After NASA’s marvelous achievement of sending humans to the moon for the very first time in 1969, NASA is now aiming to send the very first woman to the moon through its Artemis program.
NASA recently revealed a new rocket named the Space Launch System, entrusted with the responsibility of carrying the first woman to the moon at the beginning of the new decade. Almost 212 feet tall, the Space Launch System is the tallest of NASA rockets to be constructed with more than a thousand businesses taking part in the construction of the SLS. Not just the tallest, the Space Launch System is the most technologically sophisticated rocket built by NASA. The rocket is expected to play an instrumental role in future space endeavors.

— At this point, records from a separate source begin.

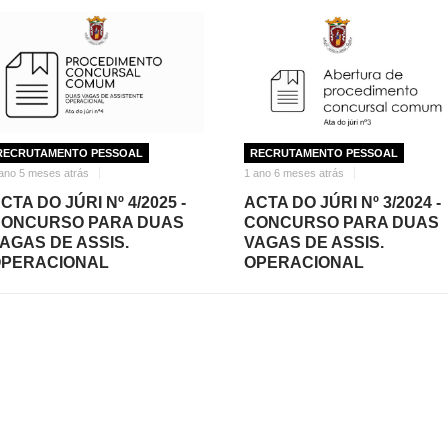
RECRUTAMENTO PESSOAL
RECRUTAMENTO PESSOAL
ano 5 meses atrás
1 ano 6 meses atrás
CTA DO JÚRI Nº 4/2025 -
ACTA DO JÚRI Nº 3/2024 -
ONCURSO PARA DUAS
CONCURSO PARA DUAS
AGAS DE ASSIS.
VAGAS DE ASSIS.
PERACIONAL
OPERACIONAL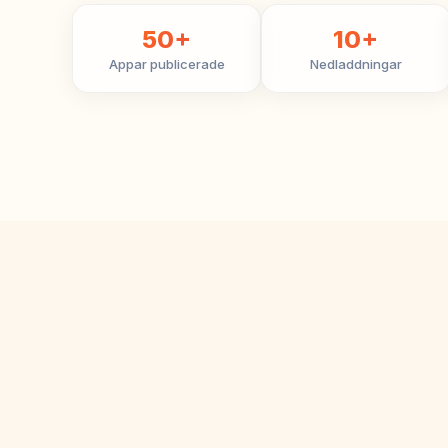
50+
10+
Appar publicerade
Nedladdningar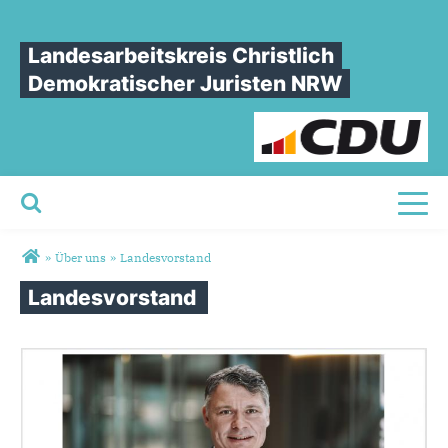
Landesarbeitskreis Christlich
Demokratischer Juristen NRW
Toggl
Sie sind hier
»
Über uns
»
Landesvorstand
Landesvorstand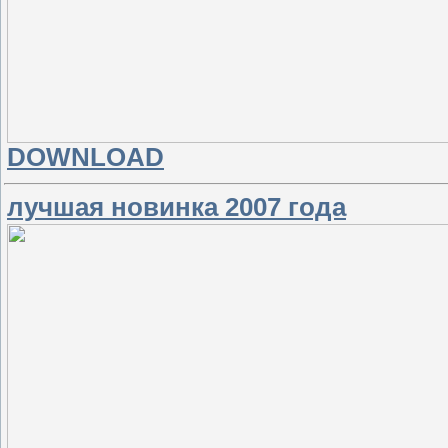
DOWNLOAD
лучшая новинка 2007 года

Before being publicly revealed, the Space Launch System had been tested for its reaction to compression, tension, and integrity. SLS behaved accordingly to the engineers’ expectations so will now be launched on an unmanned mission to the moon in 2020 which, if proven successful, could open new doors for NASA to explore our vast solar system with the next destination being Mars.
Of course, exiting the Earth’s atmosphere and escaping into the vast universe is no easy job. For a rocket to overcome such a strong gravitational force, it requires an extremely powerful thrust and that is exactly what the engineers at NASA had in mind when designing the Space Launch System. While taking off Space Launch Rocket is capable of producing an unbelievable 8.8 million pounds of thrust. To imagine such a figure is mind-boggling let alone building a machine capable of doing it. If you think that wasn’t “jaw-dropping” enough, the Space Launch System is capable of achieving a record speed of Mach 23 or more than 17,000 miles per hour before separating from the crew capsule. For a rocket the size of a 20 story building, exiting earth at a rate of 17,000 miles per hour is simply a scientific marvel.
According to the NASA officials, The Space Launch System is capable of scientific feats.
“Missions to the Moon are about 1,000 times farther from Earth than missions to the International Space Station, requiring systems that can reliably operate far from home, support the needs of human life, and still be light enough to launch”
Moreover, According to NASA:
“These technologies will become increasingly more important for the 34 million mile trip to Mars.”
With billions of dollars spent on the construction and testing of NASA’s most powerful rocket the discovery of other distant planets including Mars may be another step closer.